_What is expected_
From the line containing "Сервисное обслуживание" to the end of the records below, both included, every line should be repeated exactly; pictures should be dropped.

Collected data entries
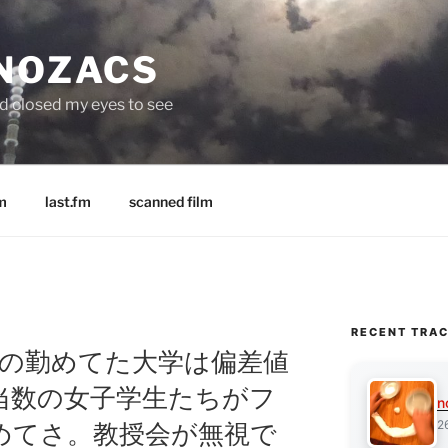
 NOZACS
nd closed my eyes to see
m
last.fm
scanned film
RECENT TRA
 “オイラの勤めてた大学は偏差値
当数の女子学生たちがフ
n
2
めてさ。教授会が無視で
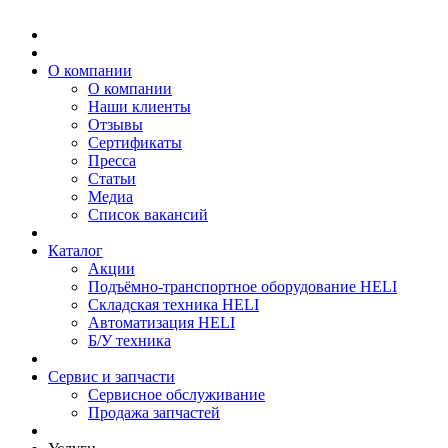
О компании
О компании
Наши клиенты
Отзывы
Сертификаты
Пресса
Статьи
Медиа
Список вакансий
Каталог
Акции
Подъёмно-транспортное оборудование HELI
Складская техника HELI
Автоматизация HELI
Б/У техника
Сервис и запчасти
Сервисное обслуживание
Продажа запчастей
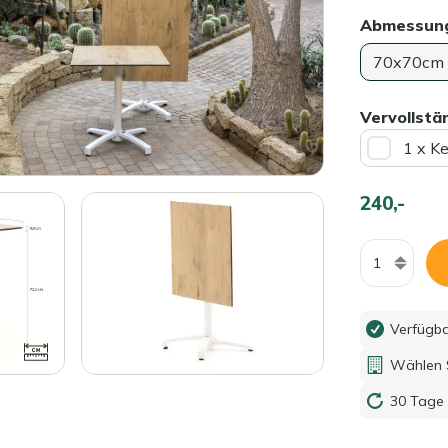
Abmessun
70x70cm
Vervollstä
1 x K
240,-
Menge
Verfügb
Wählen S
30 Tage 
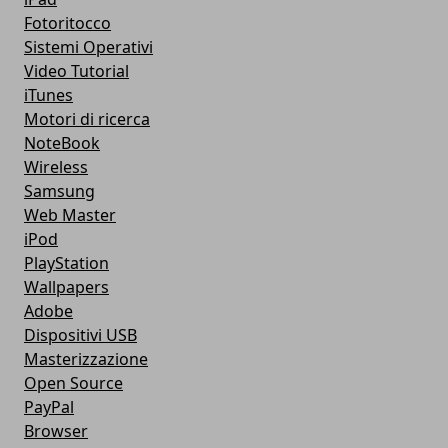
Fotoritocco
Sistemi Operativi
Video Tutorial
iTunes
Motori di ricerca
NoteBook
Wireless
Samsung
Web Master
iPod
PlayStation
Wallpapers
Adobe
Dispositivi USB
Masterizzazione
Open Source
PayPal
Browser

_Result of this exercise_
Сервисное обслуживание
Продажа запчастей
Abmessun
70x70cm
Vervollstä
1 x K
240,-
Menge
Verfügb
Wählen S
30 Tage 
Fotoritocco
Sistemi Operativi
Video Tutorial
iTunes
Motori di ricerca
NoteBook
Wireless
Samsung
Web Master
iPod
PlayStation
Wallpapers
Adobe
Dispositivi USB
Masterizzazione
Open Source
PayPal
Browser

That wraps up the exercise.